┌─ SUPPLIED RECORDS

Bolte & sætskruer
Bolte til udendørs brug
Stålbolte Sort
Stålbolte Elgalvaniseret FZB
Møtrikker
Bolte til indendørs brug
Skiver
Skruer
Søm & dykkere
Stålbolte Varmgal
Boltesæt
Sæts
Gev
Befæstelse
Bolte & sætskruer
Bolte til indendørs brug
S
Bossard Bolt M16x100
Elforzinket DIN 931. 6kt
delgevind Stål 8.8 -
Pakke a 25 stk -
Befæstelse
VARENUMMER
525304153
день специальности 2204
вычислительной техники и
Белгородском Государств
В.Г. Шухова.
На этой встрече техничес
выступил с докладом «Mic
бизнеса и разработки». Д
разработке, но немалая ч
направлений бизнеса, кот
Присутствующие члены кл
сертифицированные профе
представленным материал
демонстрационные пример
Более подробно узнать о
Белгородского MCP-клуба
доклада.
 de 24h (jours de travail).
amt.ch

└─
┌─ SUPPLIED RECORDS

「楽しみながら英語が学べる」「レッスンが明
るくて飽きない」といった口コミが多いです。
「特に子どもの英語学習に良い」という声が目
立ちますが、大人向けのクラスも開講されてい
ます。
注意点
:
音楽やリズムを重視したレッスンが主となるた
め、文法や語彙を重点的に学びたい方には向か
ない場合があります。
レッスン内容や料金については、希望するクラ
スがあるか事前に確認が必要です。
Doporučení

└─

Throughout the data above, count the lines in which the word "бизнеса" occurs; supply the number alone.

> _SOLUTION FOR THIS TASK_
2